Today, models aren’t designed with “interpretability constraints’’: the notion that a developer will need to be able to explain all aspects of the model and easily identify sources of error. And to understand sources of susceptibilities, we may need to understand what each layer in a CNN does or the weightage of certain filters.

If we could peer inside the black box, we can see how a model comes to its conclusion. We can eliminate ways that adversarial data can manipulate a model.

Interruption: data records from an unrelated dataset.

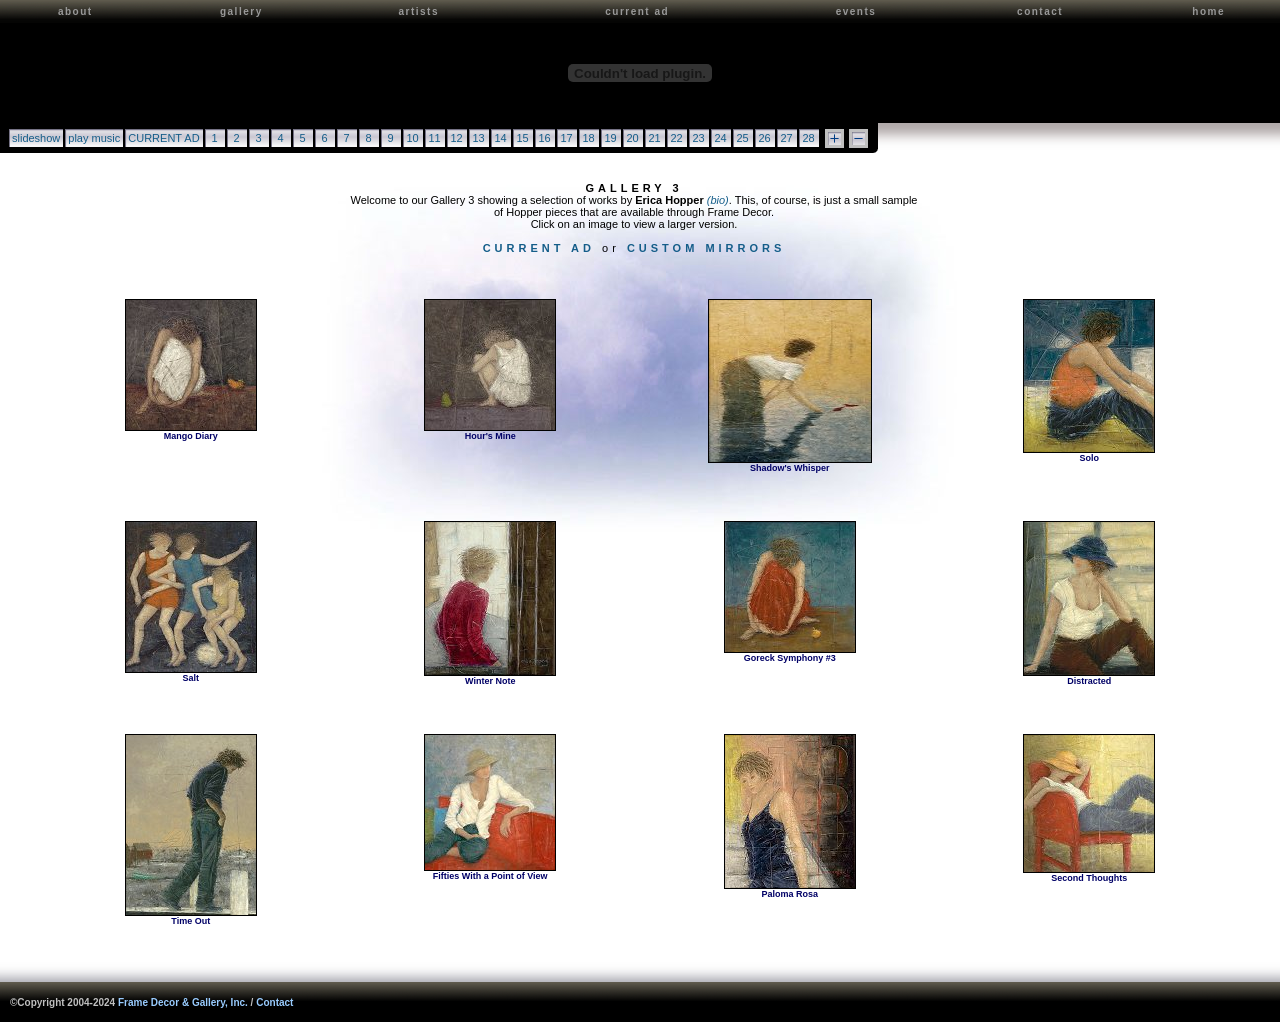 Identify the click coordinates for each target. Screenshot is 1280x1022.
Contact (274, 1002)
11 (434, 138)
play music (94, 138)
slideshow (36, 138)
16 (544, 138)
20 (632, 138)
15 (522, 138)
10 (412, 138)
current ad (637, 11)
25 (742, 138)
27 (786, 138)
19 (610, 138)
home (1208, 11)
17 (566, 138)
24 (720, 138)
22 (676, 138)
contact (1040, 11)
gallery (241, 11)
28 (808, 138)
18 (588, 138)
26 (764, 138)
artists (418, 11)
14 (500, 138)
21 (654, 138)
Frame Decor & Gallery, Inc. (183, 1002)
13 (478, 138)
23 (698, 138)
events (856, 11)
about (75, 11)
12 (456, 138)
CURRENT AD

Black box AI is also a result of a mindset that has been created as a result of decades of work in the industry. Work in the tech sector is explosive; in some instances, it may be easier to deploy a product or service and fix any bugs that arise after the fact than conduct rigorous testing prior. After all, facebook’s motto in its early years was “move fast and break things.”

Perhaps it’s the same mindset that has partially led to the creation of black-box AI.

And there is also a notion that black-box AI is the only way to produce accurate AI, which is simply not true. If anything, interpretable AI makes AI more accurate: if developers can understand a model, they can fix errors in an AI’s decision-making process.

“There is no tradeoff between interpretability and accuracy.” — Cynthia Rudin

And maybe, we don’t even need black-box AI. We wouldn’t need to add interpretability constraints if the system was entirely transparent in the first place. The last thing we need is more algorithms making judgment calls involving millions when the same algorithm can’t explain to us why it did what it did.